Brief. Lines with "Color": copy each one from the listing below.

Material provided.
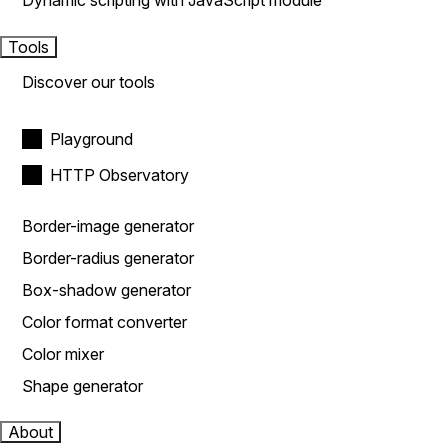
Dynamic scripting with JavaScript module
Tools
Discover our tools
Playground
HTTP Observatory
Border-image generator
Border-radius generator
Box-shadow generator
Color format converter
Color mixer
Shape generator
About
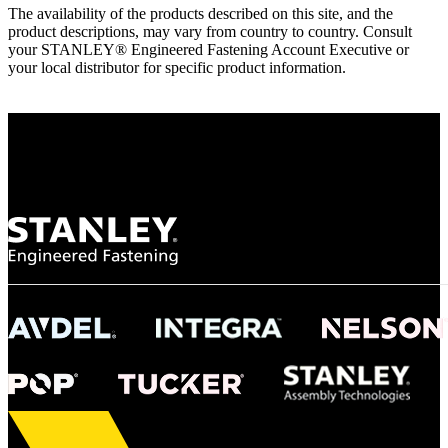
The availability of the products described on this site, and the
product descriptions, may vary from country to country. Consult
your STANLEY® Engineered Fastening Account Executive or
your local distributor for specific product information.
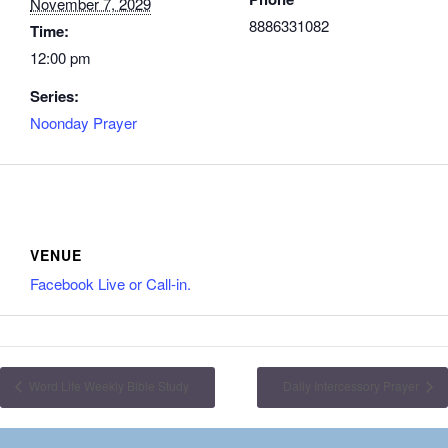
November 7, 2029
8886331082
Time:
12:00 pm
Series:
Noonday Prayer
VENUE
Facebook Live or Call-in.
Word Life Weekly Bible Study
Daily Intercessory Prayer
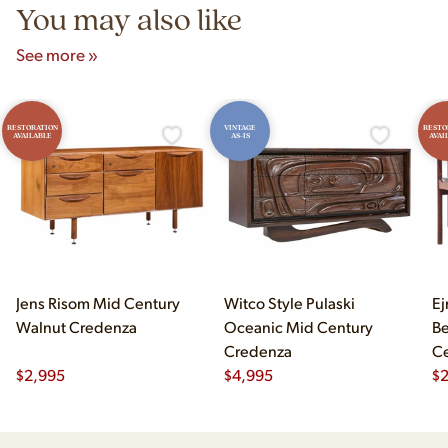
You may also like
See more »
RESTORATION
VINTAGE
RESTO
AVAILABLE
AS-IS
AVAI
Jens Risom Mid Century
Witco Style Pulaski
Ej
Walnut Credenza
Oceanic Mid Century
B
Credenza
Ce
$
2,995
$
4,995
Ch
$
2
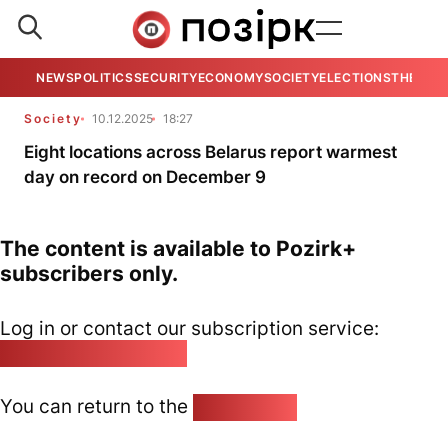
NEWS
POLITICS
SECURITY
ECONOMY
SOCIETY
ELECTIONS
THE VIE
Society
10.12.2025
18:27
Eight locations across Belarus report warmest
day on record on December 9
The content is available to Pozirk+
subscribers only.
Log in or contact our subscription service:
pozirk@pozirk.online
You can return to the
Home page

Your response.
Color format converter
Color mixer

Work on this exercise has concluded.